Thursday 17 March 2011

Good Friday

My visitation by Tycho Brahe last week seemed to strike a chord. Many people responded with suggestions as to what I should do or think – and I’m grateful to you all.
  Among other things I was recommended to do ten minutes’ automatic (stream of consciousness) writing about him; to rejoice at the beneficence of the universe and welcome wild imaginings (a little difficult right now, given what has since overtaken the poor, poor Japanese, let alone the Bahrainis and Libyans – what is happening in the world?); to peruse a long list of anagrams of his name; to take dinner at the Brahehus which appears to be a derelict Swedish castle; to spare a thought for an old friend who is currently bound for Svalbard to act in a movie; to buy a tychobrahe effects pedal for an electric guitar; to investigate the lunar crater named after him; and to start keeping a dwarf. Personally, I’d prefer an elk.
  But the best response of all began like this: “Have I ever told you that taking five minutes away from work to read your blog is one of my favourite things about Friday? I don't think I have. But it's true.” You have now. Thank you, Roshni Goyate, poet.
  This, of course, is one of the main reasons I write it, or rather keep writing it, when sometimes on a Thursday afternoon it feels like the very last thing I have the energy or inclination for. But I’ve kept it going now for slightly over eighteen months. Last week’s was the seventy-fifth post, and make of that what you will, oh ye Brahephiles. Anyway, I carry on partly because of the writer’s compulsion to write; partly because of some kind of work ethic that seems to have attached itself to this particular activity – or maybe it’s nothing more complicated than a rhythm. Whatever it is, it makes me feel peculiar at the thought of defaulting for even a week.
  I also write it because it helps me to clarify my own thoughts about things. As EM Forster so memorably said: “How can I know what I think till I see what say?” And then, of course, I write to be read. What writer doesn’t? I’ve kept all the responses and comments I’ve received since starting the blog. Today in my ‘blog’ email folder there happen to be 666 of them (and if Tycho being the seventy-fifth post tickled your fancy, stick that in your bong and smoke it). But presentiments of The Beast apart, knowing that what I say has meaning for others completes the circle in the most satisfying way.

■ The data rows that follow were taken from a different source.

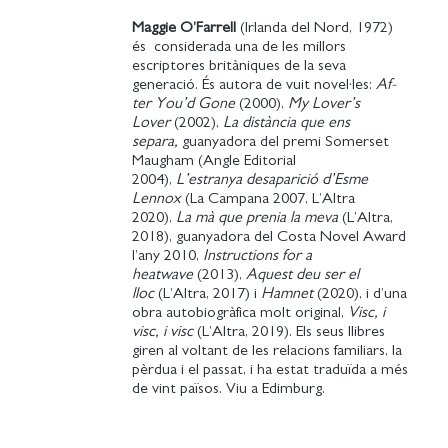
Maggie O’Farrell
(Irlanda del Nord, 1972)
és considerada una de les millors
escriptores britàniques de la seva
generació. És autora de vuit novel·les:
Af­
ter You’d Gone
(2000),
My Lover’s
Lover
(2002),
La distància que ens
separa,
guanyadora del premi Somerset
Maugham (Angle Editorial
2004),
L’estranya desaparició d’Esme
Lennox
(La Campana 2007, L’Altra
2020),
La mà que prenia la meva
(L’Altra,
2018), guanyadora del Costa Novel Award
l’any 2010,
Instructions for a
heatwave
(2013),
Aquest deu ser el
lloc
(L’Altra, 2017) i
Hamnet
(2020), i d’una
obra autobiogràfica molt original,
Visc, i
visc, i visc
(L’Altra, 2019). Els seus llibres
giren al voltant de les relacions familiars, la
pèrdua i el passat, i ha estat traduïda a més
de vint països. Viu a Edimburg.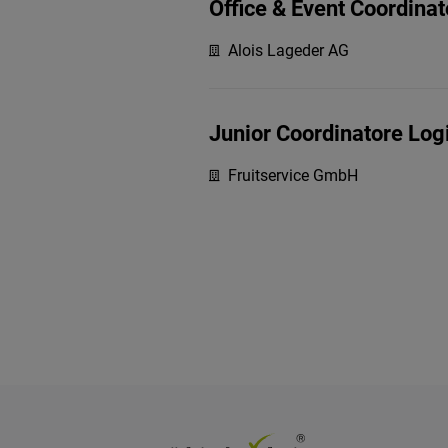
Office & Event Coordinat
Alois Lageder AG
Junior Coordinatore Logi
Fruitservice GmbH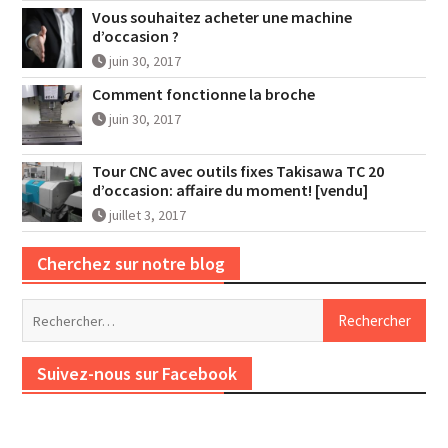
Vous souhaitez acheter une machine
d’occasion ?
juin 30, 2017
Comment fonctionne la broche
juin 30, 2017
Tour CNC avec outils fixes Takisawa TC 20
d’occasion: affaire du moment! [vendu]
juillet 3, 2017
Cherchez sur notre blog
Rechercher :
Suivez-nous sur Facebook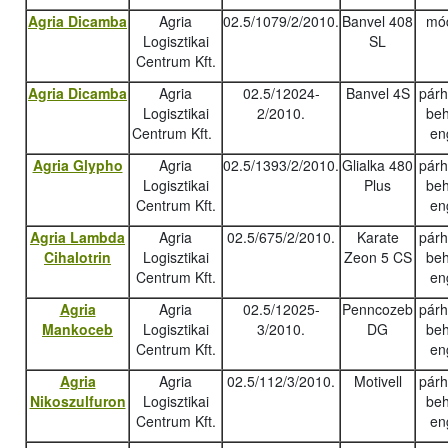
Agria Dicamba
Agria
02.5/1079/2/2010.
Banvel 408
mód
Logisztikai
SL
Centrum Kft.
Agria Dicamba
Agria
02.5/12024-
Banvel 4S
pár
Logisztikai
2/2010.
beh
Centrum Kft.
en
Agria Glypho
Agria
02.5/1393/2/2010.
Glialka 480
pár
Logisztikai
Plus
beh
Centrum Kft.
en
Agria Lambda
Agria
02.5/675/2/2010.
Karate
pár
Cihalotrin
Logisztikai
Zeon 5 CS
beh
Centrum Kft.
en
Agria
Agria
02.5/12025-
Penncozeb
pár
Mankoceb
Logisztikai
3/2010.
DG
beh
Centrum Kft.
en
Agria
Agria
02.5/112/3/2010.
Motivell
pár
Nikoszulfuron
Logisztikai
beh
Centrum Kft.
en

  So please, dear readers, keep on commenting and emailing. I know that becoming a follower confers no special privileges, and can be a little technologically challenging, but apparently it makes the search engines happy. Simply passing on the link to your friends is enough to make me happy. With apologies to René Descartes and Latin scholars everywhere, it looks increasingly as if blogito ergo sum.